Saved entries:
########

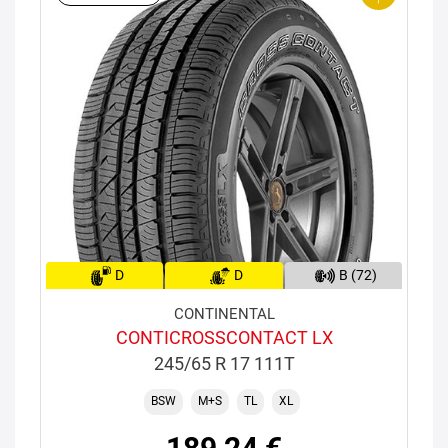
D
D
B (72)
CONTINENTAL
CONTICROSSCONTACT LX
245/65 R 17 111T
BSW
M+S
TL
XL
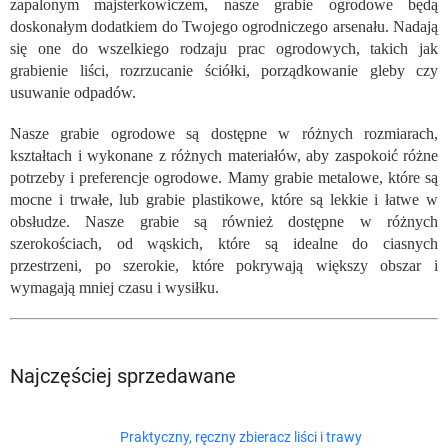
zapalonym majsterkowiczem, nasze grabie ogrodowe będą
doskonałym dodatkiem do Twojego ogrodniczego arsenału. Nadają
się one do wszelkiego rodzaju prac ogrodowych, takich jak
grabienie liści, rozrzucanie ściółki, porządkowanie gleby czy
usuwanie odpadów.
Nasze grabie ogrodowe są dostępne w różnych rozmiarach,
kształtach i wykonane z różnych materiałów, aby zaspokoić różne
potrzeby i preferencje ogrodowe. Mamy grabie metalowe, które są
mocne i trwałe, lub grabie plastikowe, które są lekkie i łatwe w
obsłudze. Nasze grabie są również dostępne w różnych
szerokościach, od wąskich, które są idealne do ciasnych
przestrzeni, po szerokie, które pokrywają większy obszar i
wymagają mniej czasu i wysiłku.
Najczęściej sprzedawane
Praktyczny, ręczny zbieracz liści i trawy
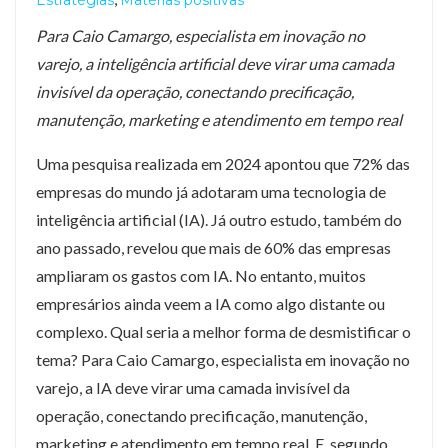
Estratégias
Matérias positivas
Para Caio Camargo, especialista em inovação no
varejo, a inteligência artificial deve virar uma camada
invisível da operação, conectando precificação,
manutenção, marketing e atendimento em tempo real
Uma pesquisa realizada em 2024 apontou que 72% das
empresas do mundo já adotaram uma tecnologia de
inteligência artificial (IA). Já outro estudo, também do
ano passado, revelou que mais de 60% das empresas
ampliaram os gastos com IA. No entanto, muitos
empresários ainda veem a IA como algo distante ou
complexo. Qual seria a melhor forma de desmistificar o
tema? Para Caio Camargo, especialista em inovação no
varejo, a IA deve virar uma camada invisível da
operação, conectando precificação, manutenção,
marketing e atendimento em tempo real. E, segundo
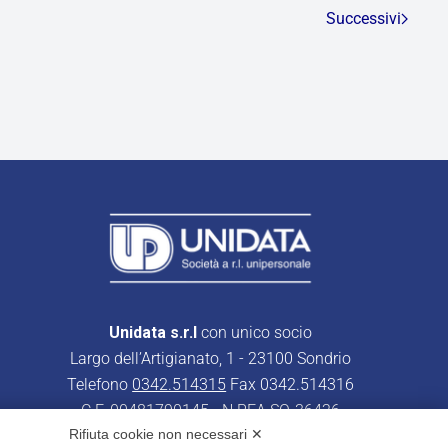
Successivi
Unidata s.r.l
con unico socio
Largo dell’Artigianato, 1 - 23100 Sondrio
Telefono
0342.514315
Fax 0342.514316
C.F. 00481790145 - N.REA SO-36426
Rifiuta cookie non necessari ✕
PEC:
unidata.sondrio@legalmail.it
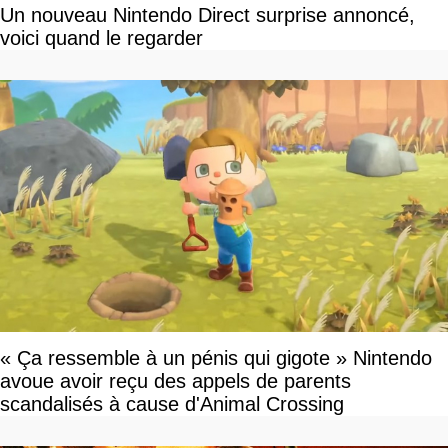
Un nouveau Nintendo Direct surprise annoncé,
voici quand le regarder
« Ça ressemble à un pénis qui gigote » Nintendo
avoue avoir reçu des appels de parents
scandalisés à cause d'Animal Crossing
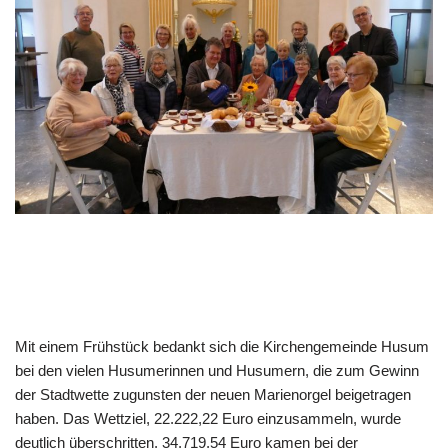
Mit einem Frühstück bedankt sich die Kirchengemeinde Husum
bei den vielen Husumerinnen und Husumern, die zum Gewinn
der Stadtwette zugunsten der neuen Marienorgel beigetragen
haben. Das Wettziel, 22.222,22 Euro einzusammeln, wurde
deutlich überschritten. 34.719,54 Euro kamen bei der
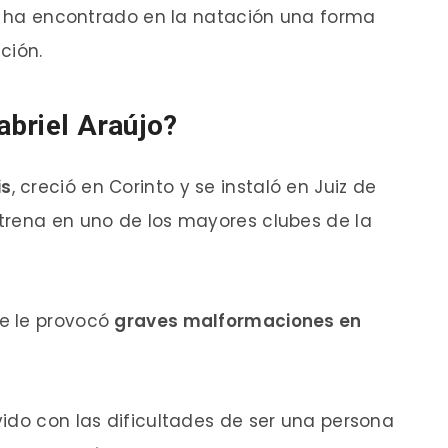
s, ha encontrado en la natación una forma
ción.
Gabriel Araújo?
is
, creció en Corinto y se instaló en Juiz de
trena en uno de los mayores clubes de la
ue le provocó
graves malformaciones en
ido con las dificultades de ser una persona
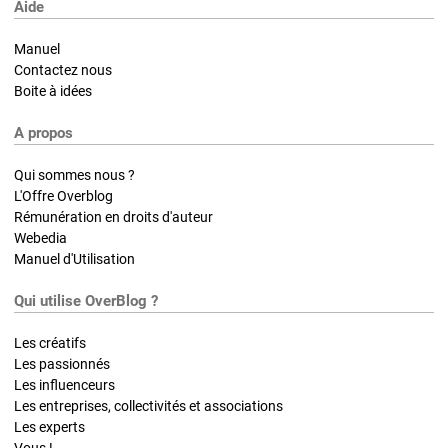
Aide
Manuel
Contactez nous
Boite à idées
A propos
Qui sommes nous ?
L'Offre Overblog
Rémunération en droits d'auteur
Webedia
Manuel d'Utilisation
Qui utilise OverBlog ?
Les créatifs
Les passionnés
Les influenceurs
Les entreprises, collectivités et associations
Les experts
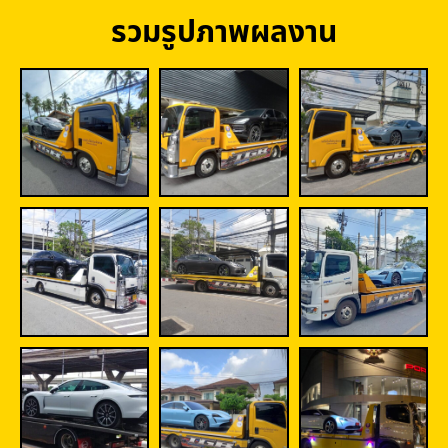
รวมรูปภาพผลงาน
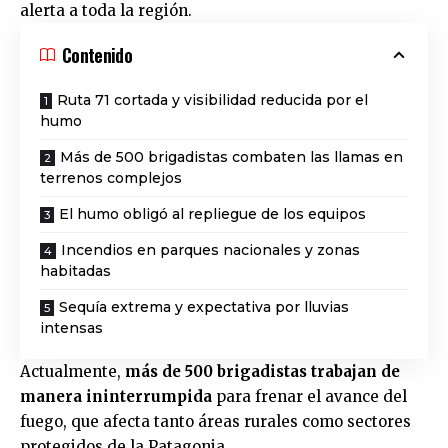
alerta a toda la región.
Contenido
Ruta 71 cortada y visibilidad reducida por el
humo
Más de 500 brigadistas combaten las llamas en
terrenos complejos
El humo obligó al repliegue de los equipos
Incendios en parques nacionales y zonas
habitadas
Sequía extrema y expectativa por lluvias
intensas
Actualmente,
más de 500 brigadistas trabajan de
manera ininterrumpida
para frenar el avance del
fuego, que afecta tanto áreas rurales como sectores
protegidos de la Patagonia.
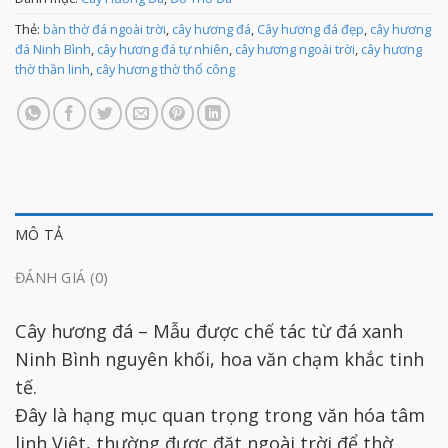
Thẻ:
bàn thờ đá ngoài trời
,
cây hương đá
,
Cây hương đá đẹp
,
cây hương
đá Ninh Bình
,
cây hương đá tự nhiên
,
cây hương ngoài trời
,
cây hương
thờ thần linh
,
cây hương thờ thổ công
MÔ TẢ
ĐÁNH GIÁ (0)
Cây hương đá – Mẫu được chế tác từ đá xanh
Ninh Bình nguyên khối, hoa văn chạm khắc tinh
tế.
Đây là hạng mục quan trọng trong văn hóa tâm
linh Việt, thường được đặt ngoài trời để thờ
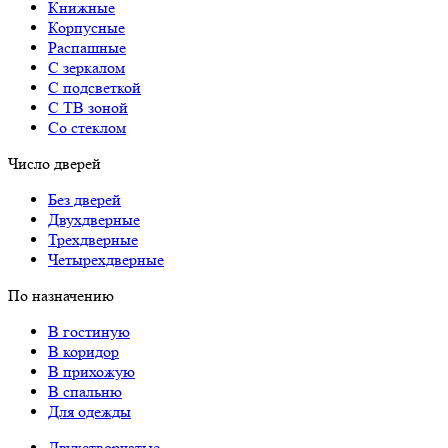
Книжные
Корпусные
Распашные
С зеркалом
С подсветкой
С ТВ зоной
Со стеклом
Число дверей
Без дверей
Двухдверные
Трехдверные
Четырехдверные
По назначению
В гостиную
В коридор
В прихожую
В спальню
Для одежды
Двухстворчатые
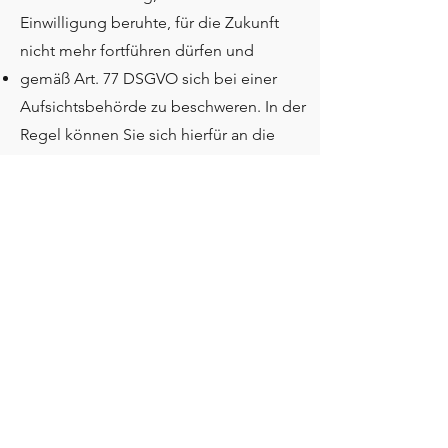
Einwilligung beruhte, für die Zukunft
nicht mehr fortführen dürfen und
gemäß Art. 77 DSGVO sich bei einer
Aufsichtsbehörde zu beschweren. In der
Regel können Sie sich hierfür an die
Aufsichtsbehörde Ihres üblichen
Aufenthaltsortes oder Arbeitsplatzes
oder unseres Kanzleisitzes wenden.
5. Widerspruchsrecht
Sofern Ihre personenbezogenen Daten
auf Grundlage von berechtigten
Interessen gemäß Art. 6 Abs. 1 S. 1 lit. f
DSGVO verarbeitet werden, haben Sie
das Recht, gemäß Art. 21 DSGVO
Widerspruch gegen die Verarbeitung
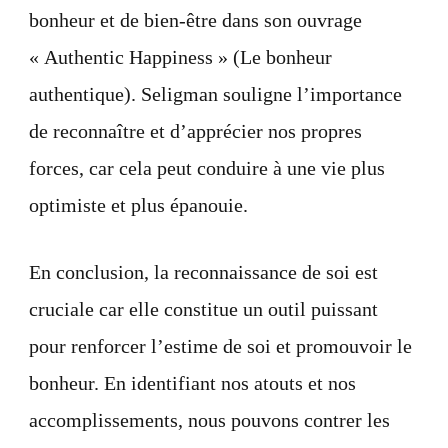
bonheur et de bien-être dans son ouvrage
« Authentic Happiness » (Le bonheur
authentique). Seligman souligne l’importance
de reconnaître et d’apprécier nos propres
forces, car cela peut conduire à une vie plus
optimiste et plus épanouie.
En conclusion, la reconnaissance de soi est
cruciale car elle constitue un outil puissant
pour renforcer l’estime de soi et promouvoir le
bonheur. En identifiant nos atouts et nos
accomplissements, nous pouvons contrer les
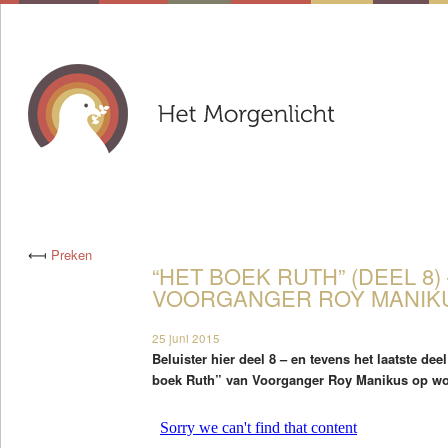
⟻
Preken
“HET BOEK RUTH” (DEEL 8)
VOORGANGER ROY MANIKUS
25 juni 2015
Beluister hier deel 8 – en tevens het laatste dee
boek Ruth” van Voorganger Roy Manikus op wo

########

Your task -
Each line above should be set down exactly as written, with pictures excluded.

Solution to this problem -
D
D
B (72)
CONTINENTAL
CONTICROSSCONTACT LX
245/65 R 17 111T
BSW
M+S
TL
XL
zapalonym majsterkowiczem, nasze grabie ogrodowe będą
doskonałym dodatkiem do Twojego ogrodniczego arsenału. Nadają
się one do wszelkiego rodzaju prac ogrodowych, takich jak
grabienie liści, rozrzucanie ściółki, porządkowanie gleby czy
usuwanie odpadów.
Nasze grabie ogrodowe są dostępne w różnych rozmiarach,
kształtach i wykonane z różnych materiałów, aby zaspokoić różne
potrzeby i preferencje ogrodowe. Mamy grabie metalowe, które są
mocne i trwałe, lub grabie plastikowe, które są lekkie i łatwe w
obsłudze. Nasze grabie są również dostępne w różnych
szerokościach, od wąskich, które są idealne do ciasnych
przestrzeni, po szerokie, które pokrywają większy obszar i
wymagają mniej czasu i wysiłku.
Najczęściej sprzedawane
Praktyczny, ręczny zbieracz liści i trawy
Estratégias
Matérias positivas
Para Caio Camargo, especialista em inovação no
varejo, a inteligência artificial deve virar uma camada
invisível da operação, conectando precificação,
manutenção, marketing e atendimento em tempo real
Uma pesquisa realizada em 2024 apontou que 72% das
empresas do mundo já adotaram uma tecnologia de
inteligência artificial (IA). Já outro estudo, também do
ano passado, revelou que mais de 60% das empresas
ampliaram os gastos com IA. No entanto, muitos
empresários ainda veem a IA como algo distante ou
complexo. Qual seria a melhor forma de desmistificar o
tema? Para Caio Camargo, especialista em inovação no
varejo, a IA deve virar uma camada invisível da
operação, conectando precificação, manutenção,
marketing e atendimento em tempo real. E, segundo
Successivi
Unidata s.r.l
con unico socio
Largo dell’Artigianato, 1 - 23100 Sondrio
Telefono
0342.514315
Fax 0342.514316
C.F. 00481790145 - N.REA SO-36426
Rifiuta cookie non necessari ✕
PEC:
unidata.sondrio@legalmail.it
Un nouveau Nintendo Direct surprise annoncé,
voici quand le regarder
« Ça ressemble à un pénis qui gigote » Nintendo
avoue avoir reçu des appels de parents
scandalisés à cause d'Animal Crossing
Mit einem Frühstück bedankt sich die Kirchengemeinde Husum
bei den vielen Husumerinnen und Husumern, die zum Gewinn
der Stadtwette zugunsten der neuen Marienorgel beigetragen
haben. Das Wettziel, 22.222,22 Euro einzusammeln, wurde
deutlich überschritten. 34.719,54 Euro kamen bei der
s, ha encontrado en la natación una forma
ción.
Gabriel Araújo?
is
, creció en Corinto y se instaló en Juiz de
trena en uno de los mayores clubes de la
ue le provocó
graves malformaciones en
ido con las dificultades de ser una persona
Aide
Manuel
Contactez nous
Boite à idées
A propos
Qui sommes nous ?
L'Offre Overblog
Rémunération en droits d'auteur
Webedia
Manuel d'Utilisation
Qui utilise OverBlog ?
Les créatifs
Les passionnés
Les influenceurs
Les entreprises, collectivités et associations
Les experts
รวมรูปภาพผลงาน
alerta a toda la región.
Contenido
Ruta 71 cortada y visibilidad reducida por el
humo
Más de 500 brigadistas combaten las llamas en
terrenos complejos
El humo obligó al repliegue de los equipos
Incendios en parques nacionales y zonas
habitadas
Sequía extrema y expectativa por lluvias
intensas
Actualmente,
más de 500 brigadistas trabajan de
manera ininterrumpida
para frenar el avance del
fuego, que afecta tanto áreas rurales como sectores
protegidos de la Patagonia.
Thẻ:
bàn thờ đá ngoài trời
,
cây hương đá
,
Cây hương đá đẹp
,
cây hương
đá Ninh Bình
,
cây hương đá tự nhiên
,
cây hương ngoài trời
,
cây hương
thờ thần linh
,
cây hương thờ thổ công
MÔ TẢ
ĐÁNH GIÁ (0)
Cây hương đá – Mẫu được chế tác từ đá xanh
Ninh Bình nguyên khối, hoa văn chạm khắc tinh
tế.
Đây là hạng mục quan trọng trong văn hóa tâm
linh Việt, thường được đặt ngoài trời để thờ
Книжные
Корпусные
Распашные
С зеркалом
С подсветкой
С ТВ зоной
Со стеклом
Число дверей
Без дверей
Двухдверные
Трехдверные
Четырехдверные
По назначению
В гостиную
В коридор
В прихожую
В спальню
Для одежды
Двухстворчатые
Einwilligung beruhte, für die Zukunft
nicht mehr fortführen dürfen und
gemäß Art. 77 DSGVO sich bei einer
Aufsichtsbehörde zu beschweren. In der
Regel können Sie sich hierfür an die
Aufsichtsbehörde Ihres üblichen
Aufenthaltsortes oder Arbeitsplatzes
oder unseres Kanzleisitzes wenden.
5. Widerspruchsrecht
Sofern Ihre personenbezogenen Daten
auf Grundlage von berechtigten
Interessen gemäß Art. 6 Abs. 1 S. 1 lit. f
DSGVO verarbeitet werden, haben Sie
das Recht, gemäß Art. 21 DSGVO
Widerspruch gegen die Verarbeitung
bonheur et de bien-être dans son ouvrage
« Authentic Happiness » (Le bonheur
authentique). Seligman souligne l’importance
de reconnaître et d’apprécier nos propres
forces, car cela peut conduire à une vie plus
optimiste et plus épanouie.
En conclusion, la reconnaissance de soi est
cruciale car elle constitue un outil puissant
pour renforcer l’estime de soi et promouvoir le
bonheur. En identifiant nos atouts et nos
accomplissements, nous pouvons contrer les
⟻
Preken
“HET BOEK RUTH” (DEEL 8)
VOORGANGER ROY MANIKUS
25 juni 2015
Beluister hier deel 8 – en tevens het laatste dee
boek Ruth” van Voorganger Roy Manikus op wo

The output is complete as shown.